Dans la plupart des cas, l'entreprise exploite un brevet déposé par la
personne publique
puis cédé aux chercheurs qui créent l'entreprise.
2. Mieux encadrer le dispositif de l'article 25-2
· Votre
commission a souhaité limiter le montant de la participation qu'un
chercheur peut prendre
dans le capital de l'entreprise qui valorise ses travaux tout en restant au
sein du
service public de la recherche. En effet le seuil de 49 % prévu par la
proposition
de loi semble excessif et risque d'aboutir à des conflits d'intérêts entre
la personne
publique et l'entreprise.
Votre commission vous propose donc de retenir une limite fixée à 10 %
du capital de
l'entreprise. Ce seuil correspond par ailleurs mieux à la vocation de cette
disposition.
En effet, dans de nombreux cas, la participation d'un chercheur au capital
d'une
entreprise de valorisation dans le cadre du concours scientifique n'a pas
d'autre
finalité que de garantir aux yeux des autres associés ou des partenaires
financiers la
viabilité du projet et de servir de caution au concours scientifique.

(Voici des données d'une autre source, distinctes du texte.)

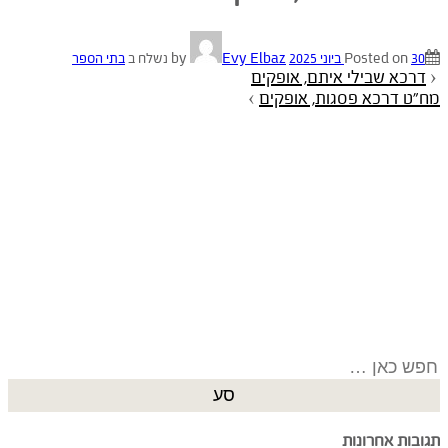
30 ביוני 2025
Posted on
by
Evy Elbaz
נשלח ב
בתי הספר
‹
דרכא שבילי איתם, אופקים
מח"ט דרכא פסגות, אופקים
›
Search
for:
תגובות אחרונות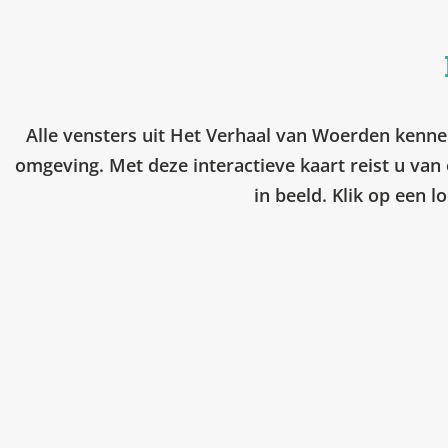
Alle vensters uit Het Verhaal van Woerden kennen
omgeving. Met deze interactieve kaart reist u van 
in beeld. Klik op een l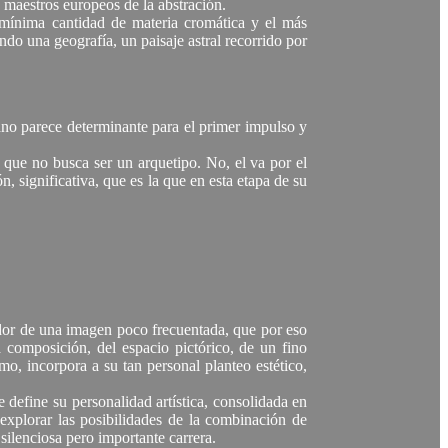
 maestros europeos de la abstración.
a mínima cantidad de materia cromática y el más
ndo una geografía, un paisaje astral recorrido por
lano parece determinante para el primer impulso y
la que no busca ser un arquetipo. No, el va por el
n, significativa, que es la que en esta etapa de su
eedor de una imagen poco frecuentada, que por eso
 composición, del espacio pictórico, de un fino
mo, incorpora a su tan personal planteo estético,
define su personalidad artística, consolidada en
 explorar las posibilidades de la combinación de
silenciosa pero importante carrera.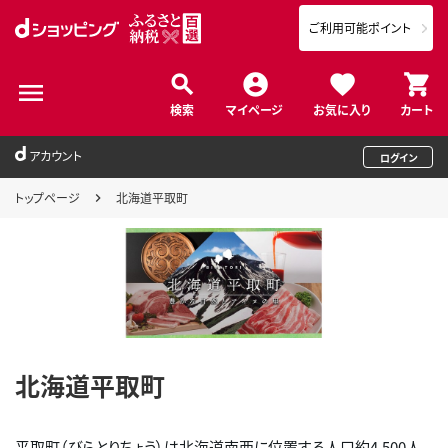
ご利用可能ポイント
検索
マイページ
お気に入り
カート
アカウント
ログイン
トップページ
北海道平取町
北海道平取町
平取町（びらとりちょう）は北海道南西に位置する人口約4,500人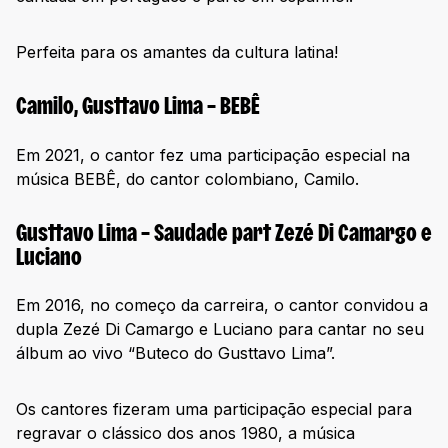
Perfeita para os amantes da cultura latina!
Camilo, Gusttavo Lima – BEBÊ
Em 2021, o cantor fez uma participação especial na
música BEBÊ, do cantor colombiano, Camilo.
Gusttavo Lima – Saudade part Zezé Di Camargo e
Luciano
Em 2016, no começo da carreira, o cantor convidou a
dupla Zezé Di Camargo e Luciano para cantar no seu
álbum ao vivo “Buteco do Gusttavo Lima”.
Os cantores fizeram uma participação especial para
regravar o clássico dos anos 1980, a música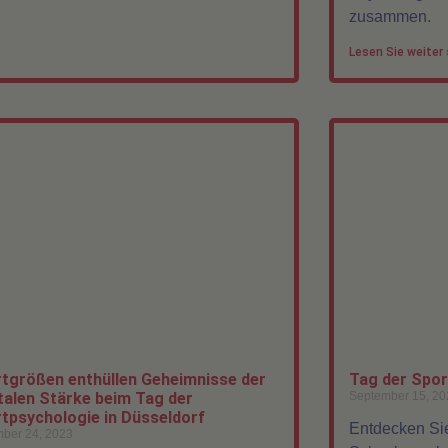
zusammen.
Lesen Sie weiter 
tgrößen enthüllen Geheimnisse der
Tag der Spor
alen Stärke beim Tag der
September 15, 20
tpsychologie in Düsseldorf
Entdecken Sie
ber 24, 2023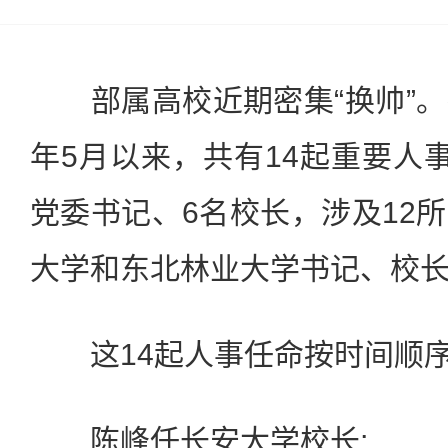
部属高校近期密集“换帅”。
年5月以来，共有14起重要人
党委书记、6名校长，涉及12
大学和东北林业大学书记、校长
这14起人事任命按时间顺序
陈峰任长安大学校长;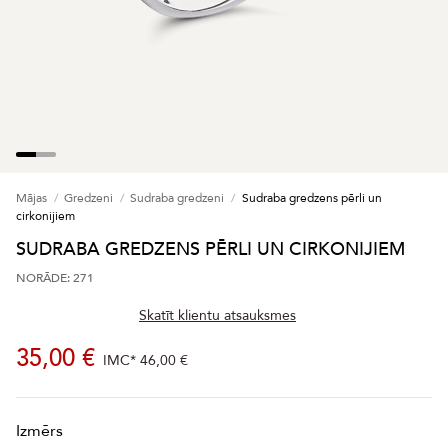
Mājas
Gredzeni
Sudraba gredzeni
Sudraba gredzens pērli un
cirkonijiem
SUDRABA GREDZENS PĒRLI UN CIRKONIJIEM
NORĀDE: 271
Skatīt klientu atsauksmes
35,00 €
IMC*
46,00 €
Izmērs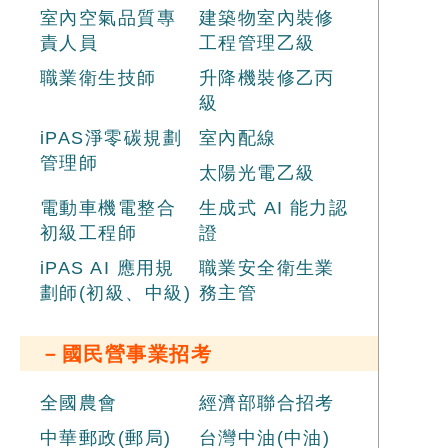
室內空氣品質專
建築物室內裝修
責人員
工程管理乙級
職業衛生技師
升降機裝修乙丙
級
iPAS淨零碳規劃
室內配線
管理師
太陽光電乙級
電動車機電整合
生成式 AI 能力認
初級工程師
證
iPAS AI 應用規
職業安全衛生業
劃師(初級、中級)
務主管
－國民營事業招考
全國農會
經濟部聯合招考
中華郵政(郵局)
台灣中油(中油)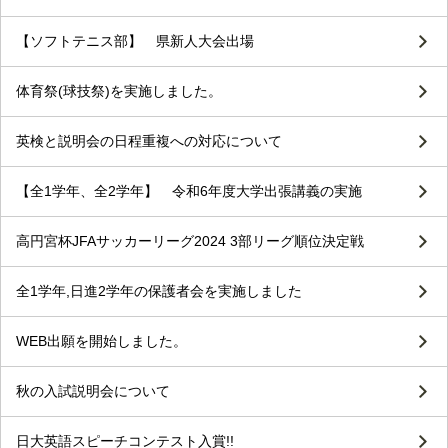
【ソフトテニス部】 県新人大会出場
体育祭(球技祭)を実施しました。
英検と説明会の日程重複への対応について
【全1学年、全2学年】 令和6年度大学出張講義の実施
高円宮杯JFAサッカーリーグ2024 3部リーグ順位決定戦
全1学年,日進2学年の保護者会を実施しました
WEB出願を開始しました。
秋の入試説明会について
日大英語スピーチコンテスト入賞!!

Par ailleurs, le seuil de 49 % ne semble pas cohérent avec le statut
d'indépendance
qui doit caractériser le concours scientifique. Votre commission vous
propose, à ce
titre, de préciser que le chercheur ne peut être administrateur ou
dirigeant de
l'entreprise ni être placé en son sein dans une situation hiérarchique, ce
qui semble
à l'évidence incompatible avec un tel niveau de participation.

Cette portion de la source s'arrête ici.